Serena becomes Stosur's latest victim

PARIS -- Two hours before her quarterfinal match against Samantha Stosur, Serena Williams was slogging through a noon warm-up among the trees and hanging shrubs of Court No. 4.

In the course of 20 minutes, her impressively wide yawns during stretching exercises gave way to barely under-the-breath commentary when her groundstrokes weren't firing.

With Serena's parents, Richard and Oracene, watching from opposite sides of the court, her hitting partner of three years, Aleksander "Sasha" Bajin, began to gain the upper hand. When she sent an unconvincing forehand into the net, Serena flung her Wilson racket, which skipped over the red clay and came to rest about 20 feet away.

The French Open has always been the most difficult of the Grand Slam events for Serena; the cloying clay is not conducive to her power game. She knows it, and so do her opponents.

Stosur, a 26-year-old from Brisbane, Australia, moving like a cat on the clay at Roland Garros, mixing artful backhand slices with deep, penetrating forehands and a feisty kick serve, was throttling the world No. 1 for a set and eight games Wednesday.

But then, serving for the match at 5-3, Stosur (almost predictably) shrank from the greatest moment of her tennis life when it first presented itself. She threw in her first double fault and made a truly egregious shot choice as Serena broke her for the first time. The tiebreaker was a foregone conclusion. And so, apparently, was the match.

"After losing that game, yeah, things kind of stepped up a notch from her," Stosur said after the match. "Yeah, I didn't know if I was going to get another chance.

"That third set just kind of hung in there, and I was behind the whole time serving second. Just tried to hang in and wait for another opportunity. When I got that next chance at 7-6, I wasn't going to let the same thing happen again."

Somehow, Stosur weathered Serena's (also predictable) charge, mastering her frayed nerves, saving a match point in the 10th game and saving her best tennis for the end. Stosur broke Serena with two ludicrous passing shots -- a fiery cross-court forehand and a lunging backhand -- and prevailed 6-2, 6-7 (2), 8-6.

For the second consecutive day, the top-ranked player and reigning Australian Open champion was kicked to the curb. On Tuesday, Robin Soderling took down defending French Open champion Roger Federer.

Stosur won more games (plus-five) and points (12) than Serena, played more efficiently and, at the end, less emotionally in a 2-hour, 24-minute match.
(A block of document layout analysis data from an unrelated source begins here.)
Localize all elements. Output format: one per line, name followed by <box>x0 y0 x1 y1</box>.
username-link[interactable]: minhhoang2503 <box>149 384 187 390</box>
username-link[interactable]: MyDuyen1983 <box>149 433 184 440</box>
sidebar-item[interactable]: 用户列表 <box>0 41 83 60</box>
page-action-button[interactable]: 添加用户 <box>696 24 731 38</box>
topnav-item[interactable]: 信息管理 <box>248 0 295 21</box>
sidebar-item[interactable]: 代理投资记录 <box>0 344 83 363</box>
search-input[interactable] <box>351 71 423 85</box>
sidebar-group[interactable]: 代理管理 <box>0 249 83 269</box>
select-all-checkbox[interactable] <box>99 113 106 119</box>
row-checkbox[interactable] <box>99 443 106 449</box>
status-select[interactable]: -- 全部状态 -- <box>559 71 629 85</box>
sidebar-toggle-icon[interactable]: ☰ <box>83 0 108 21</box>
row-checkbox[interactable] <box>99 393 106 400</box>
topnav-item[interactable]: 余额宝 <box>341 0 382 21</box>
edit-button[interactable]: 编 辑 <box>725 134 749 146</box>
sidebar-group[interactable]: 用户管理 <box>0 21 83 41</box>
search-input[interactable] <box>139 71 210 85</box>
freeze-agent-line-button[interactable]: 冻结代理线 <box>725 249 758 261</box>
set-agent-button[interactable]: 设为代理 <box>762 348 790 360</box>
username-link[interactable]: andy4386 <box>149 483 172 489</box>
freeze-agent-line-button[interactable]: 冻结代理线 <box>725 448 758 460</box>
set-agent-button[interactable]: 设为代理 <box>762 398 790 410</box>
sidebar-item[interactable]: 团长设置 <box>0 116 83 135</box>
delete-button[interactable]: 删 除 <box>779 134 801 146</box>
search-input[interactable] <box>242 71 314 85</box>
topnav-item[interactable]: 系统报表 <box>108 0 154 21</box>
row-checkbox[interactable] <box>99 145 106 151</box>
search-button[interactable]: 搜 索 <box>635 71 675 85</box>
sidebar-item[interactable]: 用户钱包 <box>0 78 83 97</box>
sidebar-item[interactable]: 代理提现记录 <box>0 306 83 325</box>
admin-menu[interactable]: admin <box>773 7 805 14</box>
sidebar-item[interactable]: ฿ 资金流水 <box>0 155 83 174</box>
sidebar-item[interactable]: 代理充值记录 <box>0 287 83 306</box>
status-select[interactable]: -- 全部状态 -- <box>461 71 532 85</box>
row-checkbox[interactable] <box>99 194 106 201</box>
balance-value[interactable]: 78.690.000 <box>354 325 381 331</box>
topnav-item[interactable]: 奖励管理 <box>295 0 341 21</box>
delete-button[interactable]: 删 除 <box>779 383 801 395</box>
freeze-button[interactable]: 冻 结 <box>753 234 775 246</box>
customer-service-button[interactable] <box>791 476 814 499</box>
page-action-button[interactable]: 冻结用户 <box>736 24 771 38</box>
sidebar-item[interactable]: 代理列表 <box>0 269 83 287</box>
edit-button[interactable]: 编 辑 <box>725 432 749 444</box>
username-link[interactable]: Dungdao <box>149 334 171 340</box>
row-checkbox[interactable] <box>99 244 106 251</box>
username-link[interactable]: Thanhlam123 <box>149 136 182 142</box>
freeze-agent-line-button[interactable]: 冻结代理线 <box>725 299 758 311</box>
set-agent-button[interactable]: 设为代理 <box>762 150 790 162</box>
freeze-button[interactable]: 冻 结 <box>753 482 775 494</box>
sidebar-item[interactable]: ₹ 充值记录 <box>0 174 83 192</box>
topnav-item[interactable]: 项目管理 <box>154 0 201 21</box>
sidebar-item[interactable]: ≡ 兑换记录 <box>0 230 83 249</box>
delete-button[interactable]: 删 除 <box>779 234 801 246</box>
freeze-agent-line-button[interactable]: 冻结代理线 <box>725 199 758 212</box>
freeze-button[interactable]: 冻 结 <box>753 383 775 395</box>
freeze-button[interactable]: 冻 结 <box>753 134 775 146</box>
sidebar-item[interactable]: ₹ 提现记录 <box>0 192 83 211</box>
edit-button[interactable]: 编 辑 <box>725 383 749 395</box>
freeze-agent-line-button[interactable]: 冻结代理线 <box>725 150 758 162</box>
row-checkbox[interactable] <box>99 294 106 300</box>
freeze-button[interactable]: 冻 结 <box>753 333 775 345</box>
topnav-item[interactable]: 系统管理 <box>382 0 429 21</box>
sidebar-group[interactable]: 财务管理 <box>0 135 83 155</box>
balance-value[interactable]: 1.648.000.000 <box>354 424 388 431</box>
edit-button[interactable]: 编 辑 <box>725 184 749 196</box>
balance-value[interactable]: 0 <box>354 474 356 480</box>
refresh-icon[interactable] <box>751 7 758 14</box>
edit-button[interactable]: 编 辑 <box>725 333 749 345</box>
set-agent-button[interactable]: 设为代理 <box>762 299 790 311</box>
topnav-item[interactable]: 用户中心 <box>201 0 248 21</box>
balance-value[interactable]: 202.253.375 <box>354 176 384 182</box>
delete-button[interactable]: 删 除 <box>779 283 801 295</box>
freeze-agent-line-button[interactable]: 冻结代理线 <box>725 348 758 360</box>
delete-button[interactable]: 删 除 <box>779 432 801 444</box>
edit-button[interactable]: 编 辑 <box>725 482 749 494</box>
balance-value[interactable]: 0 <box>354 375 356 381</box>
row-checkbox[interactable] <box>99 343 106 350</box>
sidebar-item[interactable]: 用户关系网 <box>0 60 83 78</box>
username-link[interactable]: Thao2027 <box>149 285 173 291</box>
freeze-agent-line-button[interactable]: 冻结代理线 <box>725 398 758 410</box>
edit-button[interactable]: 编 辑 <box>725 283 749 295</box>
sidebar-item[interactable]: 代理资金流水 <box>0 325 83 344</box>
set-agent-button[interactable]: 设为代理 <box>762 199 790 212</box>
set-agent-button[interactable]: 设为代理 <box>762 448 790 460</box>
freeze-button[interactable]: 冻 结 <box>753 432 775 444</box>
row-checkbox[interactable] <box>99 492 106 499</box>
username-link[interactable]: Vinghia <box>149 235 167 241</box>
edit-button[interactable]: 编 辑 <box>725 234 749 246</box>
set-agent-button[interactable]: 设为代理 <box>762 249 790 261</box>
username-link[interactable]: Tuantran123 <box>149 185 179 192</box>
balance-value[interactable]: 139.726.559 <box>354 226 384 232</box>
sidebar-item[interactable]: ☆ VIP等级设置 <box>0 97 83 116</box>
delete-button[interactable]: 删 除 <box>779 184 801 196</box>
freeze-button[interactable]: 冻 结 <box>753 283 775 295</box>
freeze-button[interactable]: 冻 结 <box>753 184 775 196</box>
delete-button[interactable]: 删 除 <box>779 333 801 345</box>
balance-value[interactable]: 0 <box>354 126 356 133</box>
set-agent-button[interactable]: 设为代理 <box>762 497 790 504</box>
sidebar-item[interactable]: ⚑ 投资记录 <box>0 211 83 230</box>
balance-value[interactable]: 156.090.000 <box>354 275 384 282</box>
Her net of winners to unforced errors was plus-6, Serena's minus-7.

On several occasions, Serena was given the opportunity to give Stosur credit for playing well. She generally declined the invitation.

"It was my match -- and I lost it. That's what happened," said Serena, who appeared for her interview several hours after the match following a doubles victory with sister Venus. "I'm a little disappointed. I was definitely off.
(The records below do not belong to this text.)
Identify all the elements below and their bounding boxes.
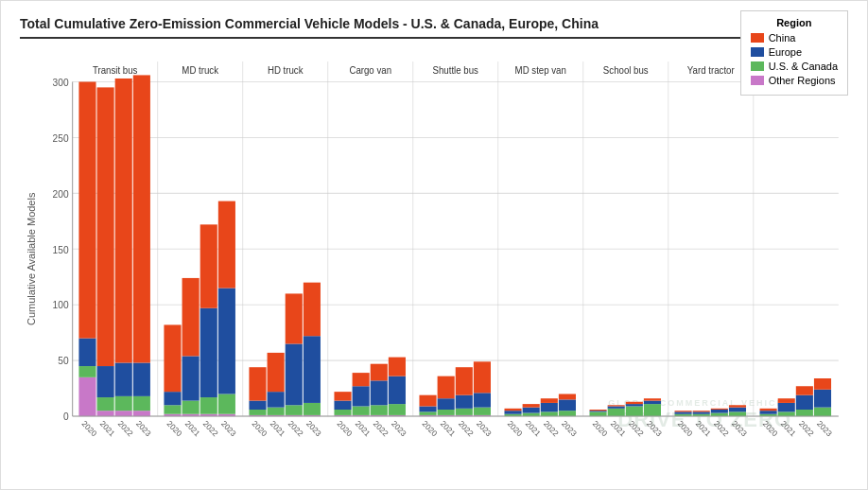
svg-text:150: 150 bbox=[53, 244, 69, 254]
legend-item-europe: Europe bbox=[751, 46, 838, 58]
other-color-swatch bbox=[751, 76, 764, 85]
svg-rect-175 bbox=[729, 405, 746, 407]
svg-rect-75 bbox=[304, 403, 321, 415]
svg-rect-92 bbox=[371, 405, 388, 415]
legend-label-europe: Europe bbox=[769, 46, 802, 58]
legend: Region China Europe U.S. & Canada Other … bbox=[740, 10, 848, 96]
svg-text:MD truck: MD truck bbox=[182, 65, 218, 76]
svg-text:2023: 2023 bbox=[730, 419, 749, 439]
svg-rect-110 bbox=[438, 398, 455, 410]
svg-rect-16 bbox=[78, 366, 95, 377]
svg-rect-115 bbox=[456, 395, 473, 409]
svg-text:2022: 2022 bbox=[627, 419, 646, 439]
legend-item-china: China bbox=[751, 32, 838, 44]
svg-rect-181 bbox=[760, 409, 777, 411]
svg-text:300: 300 bbox=[53, 78, 69, 88]
svg-rect-76 bbox=[304, 336, 321, 403]
svg-text:Shuttle bus: Shuttle bus bbox=[433, 65, 478, 76]
svg-rect-43 bbox=[182, 401, 200, 414]
svg-rect-127 bbox=[504, 409, 521, 411]
svg-rect-174 bbox=[729, 408, 746, 412]
svg-rect-83 bbox=[334, 401, 351, 410]
svg-rect-188 bbox=[796, 395, 813, 410]
svg-rect-70 bbox=[286, 405, 303, 415]
svg-text:MD step van: MD step van bbox=[515, 65, 566, 76]
svg-rect-189 bbox=[796, 386, 813, 394]
svg-text:250: 250 bbox=[53, 132, 69, 143]
y-axis-label: Cumulative Available Models bbox=[20, 46, 39, 472]
svg-rect-157 bbox=[644, 398, 661, 400]
svg-rect-38 bbox=[164, 405, 181, 413]
svg-rect-156 bbox=[644, 401, 661, 405]
svg-rect-139 bbox=[559, 394, 576, 400]
svg-text:2022: 2022 bbox=[542, 419, 561, 439]
svg-text:2021: 2021 bbox=[354, 419, 373, 439]
svg-text:2020: 2020 bbox=[591, 419, 610, 439]
svg-text:2021: 2021 bbox=[779, 419, 798, 439]
legend-label-china: China bbox=[769, 32, 796, 44]
svg-rect-49 bbox=[200, 308, 217, 397]
svg-text:2022: 2022 bbox=[116, 419, 135, 439]
svg-text:2022: 2022 bbox=[372, 419, 391, 439]
svg-rect-180 bbox=[760, 411, 777, 414]
svg-rect-191 bbox=[814, 408, 831, 416]
svg-rect-22 bbox=[97, 366, 114, 397]
svg-rect-48 bbox=[200, 397, 217, 414]
svg-text:2021: 2021 bbox=[609, 419, 628, 439]
svg-rect-116 bbox=[456, 367, 473, 394]
svg-rect-121 bbox=[474, 361, 491, 393]
svg-text:2020: 2020 bbox=[336, 419, 355, 439]
svg-text:2020: 2020 bbox=[421, 419, 440, 439]
svg-rect-40 bbox=[164, 324, 181, 392]
svg-text:2023: 2023 bbox=[560, 419, 579, 439]
legend-label-us: U.S. & Canada bbox=[769, 61, 838, 72]
svg-rect-26 bbox=[115, 396, 132, 411]
svg-text:2023: 2023 bbox=[219, 419, 238, 439]
svg-rect-32 bbox=[133, 363, 150, 396]
svg-text:2020: 2020 bbox=[761, 419, 780, 439]
svg-text:100: 100 bbox=[53, 300, 69, 310]
svg-rect-27 bbox=[115, 363, 132, 396]
svg-rect-18 bbox=[78, 82, 95, 339]
svg-text:2023: 2023 bbox=[304, 419, 323, 439]
china-color-swatch bbox=[751, 33, 764, 43]
svg-rect-192 bbox=[814, 390, 831, 408]
svg-rect-184 bbox=[778, 403, 795, 411]
us-color-swatch bbox=[751, 61, 764, 71]
svg-rect-185 bbox=[778, 398, 795, 403]
svg-text:2021: 2021 bbox=[694, 419, 713, 439]
svg-rect-106 bbox=[419, 395, 436, 407]
svg-rect-53 bbox=[218, 394, 235, 414]
svg-text:2020: 2020 bbox=[506, 419, 525, 439]
legend-title: Region bbox=[751, 17, 838, 28]
svg-rect-145 bbox=[590, 410, 607, 411]
chart-container: Total Cumulative Zero-Emission Commercia… bbox=[0, 0, 868, 490]
svg-rect-155 bbox=[644, 404, 661, 416]
svg-rect-147 bbox=[608, 409, 625, 416]
svg-rect-162 bbox=[675, 411, 692, 413]
svg-text:2021: 2021 bbox=[524, 419, 543, 439]
svg-rect-98 bbox=[389, 376, 406, 404]
svg-text:2023: 2023 bbox=[645, 419, 664, 439]
svg-text:2022: 2022 bbox=[286, 419, 305, 439]
svg-text:2022: 2022 bbox=[201, 419, 220, 439]
svg-rect-137 bbox=[559, 411, 576, 416]
svg-rect-66 bbox=[268, 392, 285, 407]
legend-label-other: Other Regions bbox=[769, 75, 836, 86]
svg-rect-77 bbox=[304, 283, 321, 337]
svg-rect-55 bbox=[218, 201, 235, 289]
svg-rect-119 bbox=[474, 408, 491, 415]
svg-rect-134 bbox=[541, 403, 558, 411]
legend-item-us: U.S. & Canada bbox=[751, 61, 838, 72]
svg-rect-93 bbox=[371, 380, 388, 405]
svg-rect-130 bbox=[523, 408, 540, 413]
main-chart-svg: 050100150200250300Transit bus20202021202… bbox=[39, 46, 848, 472]
chart-title: Total Cumulative Zero-Emission Commercia… bbox=[20, 16, 848, 39]
svg-rect-143 bbox=[590, 411, 607, 416]
svg-text:50: 50 bbox=[58, 356, 69, 366]
svg-rect-183 bbox=[778, 411, 795, 416]
svg-text:2020: 2020 bbox=[80, 419, 99, 439]
svg-text:2020: 2020 bbox=[251, 419, 269, 439]
svg-rect-84 bbox=[334, 392, 351, 400]
svg-text:200: 200 bbox=[53, 188, 69, 199]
"I was more or less upset that I was able to play so well up to this point. I couldn't believe, when it was over, that I played like that. If I played better for maybe two minutes, the result might have been different."
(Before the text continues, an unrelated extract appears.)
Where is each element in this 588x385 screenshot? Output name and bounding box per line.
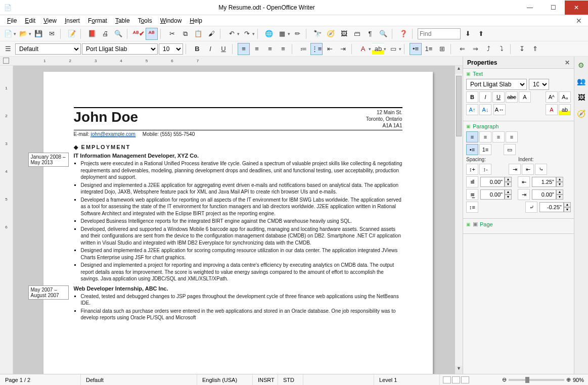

This was Serena's 10th French Open and, with the exception of her lone win in 2002, someone has always sent her home early. It was Arantxa Sanchez-Vicario in Serena's first appearance a dozen years ago and, over time, Jennifer Capriati and Justine Henin (twice each) and Svetlana Kuznetsova also have taken her down in Paris.

Coming into this French Open, four-time champion Henin was widely viewed as the favorite, but it is Stosur who has played the best clay-court tennis among women. She's now 19-2 on the dirt, and when she beat Henin in the fourth round, she became the favorite in some eyes -- if she could lock down her emotions the way she did against Henin.

The two players settled into the first set, trading some massive groundstrokes. But with Serena serving at 2-3, Stosur introduced the slice -- and it bothered Serena. Three consecutive backhand slices led to an errant forehand by Serena, giving Stosur her first break-point conversion.

When Serena was broken at love to end the first set, an uneasy buzz traveled through the crowd at Court Philippe Chatrier.

Stosur had lost three of four previous meetings with Serena (they had never played on clay), and their 2009 match in Sydney underlined the dynamic of their relationship. Stosur had four match points in that contest but could not close the deal.

After failing in the second set, Stosur managed to rally in the third when it looked as if Serena had regained the momentum of the match. Going forward, it should be a valuable resource for her.

Next up for Stosur in Thursday's semifinals: Jelena Jankovic, who defeated Yaroslava Shvedova 7-5, 6-4. Jankovic is into the final four at Roland Garros for the third time in four years.

With the departure of the 12-time Grand Slam champion, Stosur, Jankovic, Elena Dementieva or Francesca Schiavone will win her first career major.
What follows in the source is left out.